L’objectif de cette enquête est “d’identifier les pratiques illicites qui ont eu lieu par le passé pour éviter qu’elles ne se reproduisent” ainsi que “d’apporter une réponse aux demandes des adoptés”. Sud Ouest rappelle que des enfants adoptés avant la mise en œuvre de la convention de La Haye en 1993 et la création de l’Agence Française de l’Adoption en 2005 “ont fait valoir que les adoptions organisées par le passé ont pu l’être de manière irrégulière voire illégale”. La convention de La Haye impose notamment “que les adoptions soient réalisées via des opérateurs autorisés”. Mais Mediapart souligne qu’en France, il est toujours possible d’adopter via une procédure individuelle.

Dans un communiqué officiel, le gouvernement rappelle que “l’adoption internationale s’est développée de manière importante dans les années 1950 pour culminer en 2005 avec l’arrivée de plus de 4 000 enfants venus de l’étranger”.

Depuis, le nombre d’adoptions internationales a fortement diminué, passant de 4 136 en 2005 à 421 en 2019. Cette baisse dans le nombre d’adoptions internationales peut être expliquée par la mise en œuvre de la convention de La Haye sur la protection des enfants et la coopération en matière d’adoption internationale de 1993 ainsi que la création de l’agence française de l’adoption en 2005 qui ont permis d’améliorer la prévention des fraudes. Mais celle-ci est également due au changement des politiques des pays d’origine des enfants adoptés.

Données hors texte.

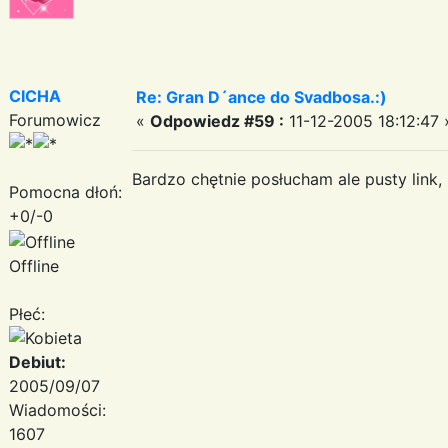
CICHA
Re: Gran D´ance do Svadbosa.:)
Forumowicz
«
Odpowiedz #59 :
11-12-2005 18:12:47 
Bardzo chętnie posłucham ale pusty link
Pomocna dłoń:
+0/-0
Offline
Płeć:
Debiut:
2005/09/07
Wiadomości:
1607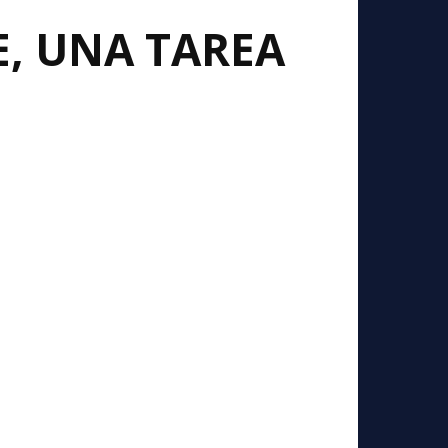
, UNA TAREA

Des adoptions illégales à partir des années 1980

Si les adoptions internationales ont baissé, le gouvernement précise que “plusieurs associations d’enfants adoptés antérieurement à la mise en œuvre de la convention et aux actions initiées par l’Agence Française de l’Adoption (AFA) ont fait valoir que les adoptions organisées par le passé avaient pu l’être de manière irrégulière voire illégale”. Lors des débats concernant la loi du 7 février, “le gouvernement s’était engagé à faire la lumière sur le phénomène des adoptions illicites, qui a pu se développer au niveau international à partir des années 1980”.

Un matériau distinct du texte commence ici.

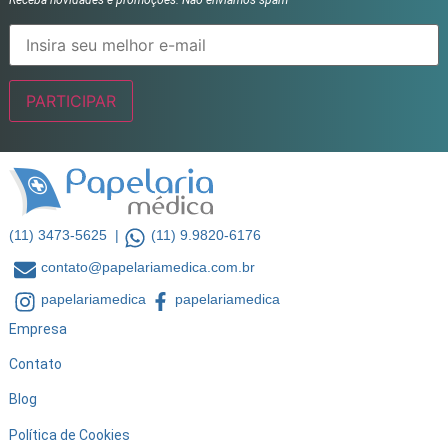
Receba novidades e promoções. Não enviamos spam
(11) 3473-5625 |
(11) 9.9820-6176
contato@papelariamedica.com.br
papelariamedica
papelariamedica
Empresa
Contato
Blog
Política de Cookies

En 2021 déjà, l’association pour la Reconnaissance des Adoptions Illégales à l’International en France (RAïF) réclamait une enquête, rappelant qu’en France, “de plus en plus d’affaires font état d’irrégularités avérées, notamment au Mali, au Brésil, au Pérou, au Guatemala, mais aussi en République démocratique du Congo, en Éthiopie, en Centrafrique, en Indonésie, en Haïti ou encore à Madagascar”.

Plus de 100 000 personnes concernées par l’adoption internationale

Selon la RAIF, “l’adoption internationale concerne aujourd’hui plus de 100 000 personnes originaires de près de 80 pays différents, sur une période qui s’étend sur plus de six décennies et implique trois ministères (ministère de la justice, ministère de l’Europe et des Affaires étrangères, ministère des solidarités et de la santé)”. Dès 1960, l’adoption internationale a émergé en France et en Europe ainsi qu’aux États-Unis, avec l’adoption massive d’enfants venus du Québec et de Corée du Sud puis du Sud du Viêt Nam. Mais ces adoptions, pour la plupart organisées hors cadre juridique, ne seraient pas légales selon l’association RAïF, puisque moins de la moitié des enfants adoptés dans ce cadre se sont avérés être réellement orphelins.

L’association RAIF demandait notamment “la reconnaissance de statut de victime, qui permettrait de reconsidérer les personnes adoptées non plus comme objet de transaction mais comme sujet de droit”. L’association demande également la mise en place d’un accompagnement psychologique, des tests ADN sécurisés et encadrés, un programme de recherche des origines et des personnes disparues ou encore un cadre procédural spécifique en matière de prescription pénale. Des réponses qui devraient être obtenues avec la mission d’inspection lancée par le gouvernement.